Huit pays, dont la France et l'Allemagne, sont directement dans le viseur de Washington. Le calendrier est serré et la menace financière réelle : si les négociations n'aboutissent pas, des taxes de 10 % s'appliqueront dès le 1er février, pouvant grimper à 25 % au 1er juin. Le ministre néerlandais des Affaires étrangères, David van Weel, a d'ailleurs qualifié sans détour ces manœuvres de "chantage."
L'arme nucléaire économique de Bruxelles
Pour contrer cette offensive, Paris demande officiellement l'activation de l'instrument anti-coercition UE. Surnommé "bazooka commercial", ce dispositif entré en vigueur en 2024 est conçu précisément pour ce scénario : répondre aux pressions économiques d'un pays tiers qui tente d'influencer les choix politiques de l'Union. Il faut le voir comme une force de dissuasion massive.

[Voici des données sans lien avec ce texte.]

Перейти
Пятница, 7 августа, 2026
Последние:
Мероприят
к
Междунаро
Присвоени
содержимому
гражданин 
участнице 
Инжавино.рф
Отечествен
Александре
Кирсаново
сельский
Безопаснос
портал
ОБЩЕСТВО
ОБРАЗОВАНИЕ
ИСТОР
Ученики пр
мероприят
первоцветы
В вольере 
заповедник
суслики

Qualifié d'"arme nucléaire économique" par l'eurodéputée Valérie Hayer, cet outil permet à l'Europe de frapper fort. Le processus est strict : après une enquête de la Commission européenne et un vote des États membres à la majorité qualifiée, Bruxelles peut déployer des contre-mesures proportionnées. Le fonctionnement du bazooka commercial européen autorise ainsi des hausses tarifaires ciblées, un gel des investissements étrangers ou des restrictions face aux menaces commerciales américaines sur les marchés publics européens.

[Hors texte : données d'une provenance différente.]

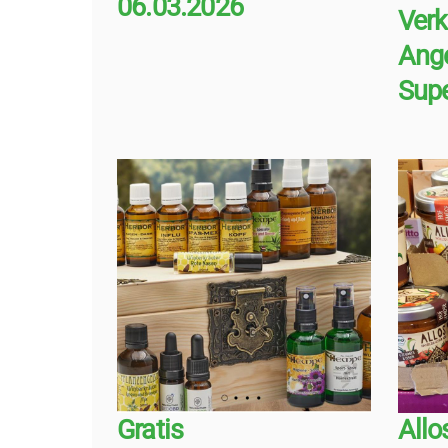
06.03.2026
Ver
Ang
Sup
Gratis
Allo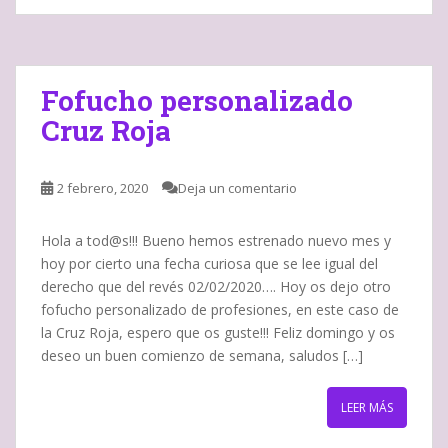
Fofucho personalizado
Cruz Roja
2 febrero, 2020
Deja un comentario
Hola a tod@s!!! Bueno hemos estrenado nuevo mes y
hoy por cierto una fecha curiosa que se lee igual del
derecho que del revés 02/02/2020…. Hoy os dejo otro
fofucho personalizado de profesiones, en este caso de
la Cruz Roja, espero que os guste!!! Feliz domingo y os
deseo un buen comienzo de semana, saludos […]
LEER MÁS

Votre pouvoir d'achat en première ligne
Cette escalade n'est pas sans risques pour l'économie réelle. Les conséquences des surtaxes douanières de Donald Trump pourraient rapidement se faire sentir dans les rayons français. Si Washington met ses menaces à exécution et que l'UE réplique, les consommateurs risquent de subir une augmentation des prix, notamment sur les produits importés comme l'électronique ou certaines marchandises industrielles, répercutant la hausse des coûts de douane.
Alice Rufo, ministre déléguée aux Armées, dénonce une "forme de guerre économique", tandis que Capital évoque déjà une liste de représailles prête à l'emploi ciblant 93 milliards d'euros de produits américains. Au-delà de la simple dispute commerciale, c'est la souveraineté européenne qui se joue actuellement, au risque de déstabiliser durablement l'Alliance atlantique.